Lesser Included Offenses Under 18 U.S.C. § 1153

In Keeble v. United States, 412 U.S. 205 (1973), the Supreme Court held that an Indian defendant charged with a major crime violation under 18 U.S.C. § 1153, was entitled to request and receive an instruction on a lesser included offense not enumerated in that section, even though he could not have been charged with such an offense in the first instance. The Court felt this result was compelled by 18 U.S.C. § 3242, which provides that Indians charged with violations of 18 U.S.C. § 1153 shall be "tried in the same manner as are all other persons committing such offense within the exclusive jurisdiction of the United States."

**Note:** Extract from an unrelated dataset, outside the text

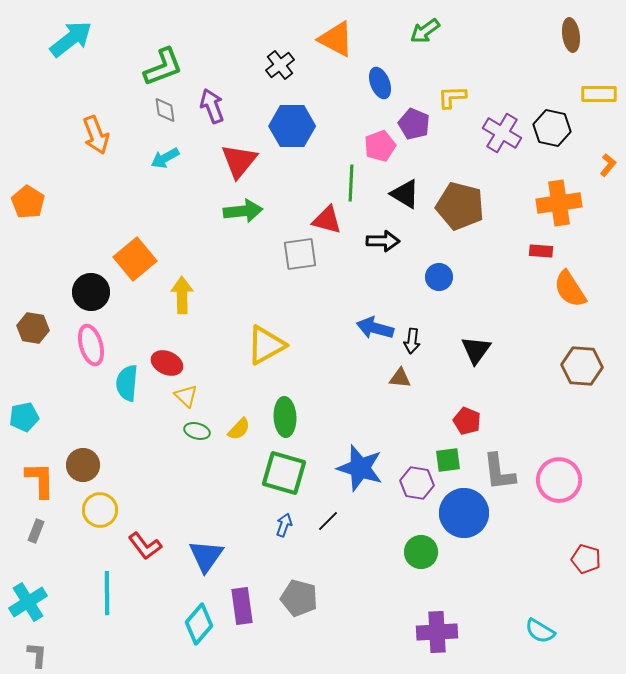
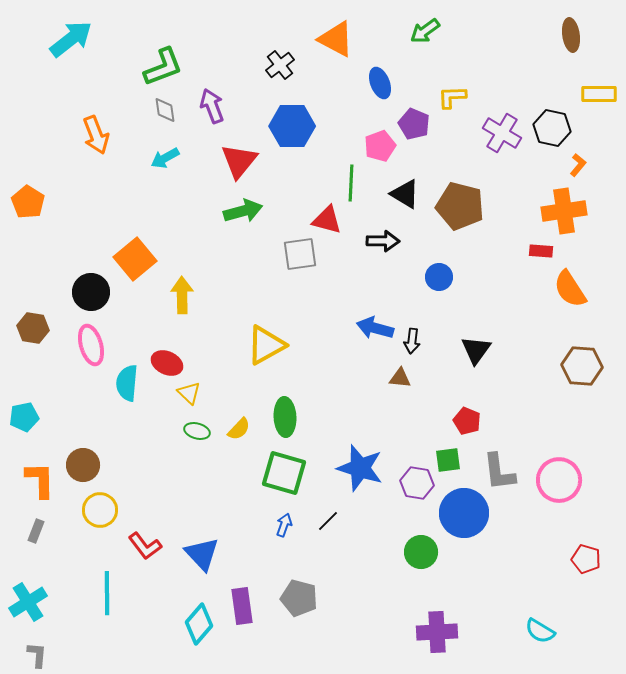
orange L-shape at (608, 165): moved 30 px left
orange cross at (559, 203): moved 5 px right, 8 px down
green arrow at (243, 211): rotated 9 degrees counterclockwise
yellow triangle at (186, 396): moved 3 px right, 3 px up
blue triangle at (206, 556): moved 4 px left, 2 px up; rotated 18 degrees counterclockwise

If the jury returns a verdict of guilt upon the lesser offense, the court has jurisdiction to impose sentence for the lesser offense even though it would not have had jurisdiction over the offense initially. The rationale is that this result must have been intended by the Supreme Court when it handed down the ruling in Keeble. See United States v. Bowman, 679 F.2d 798 (9th Cir.), cert. denied, 459 U.S. 1210 (1983); United States v. John, 587 F.2d 683 (5th Cir. 1979); United States v. Felicia, 495 F.2d 353, 355 (8th Cir.), cert. denied, 419 U.S. 849 (1974). See also United States v. Walkingeagle, 974 F.2d 551 (4th Cir. 1992), cert. denied, 113 S. Ct. 1818 (1993), holding that the court, after dismissing the felony count under Fed. R. Crim. P. 29(a), retained jurisdiction over a lesser included misdemeanor, and properly submitted it to the jury.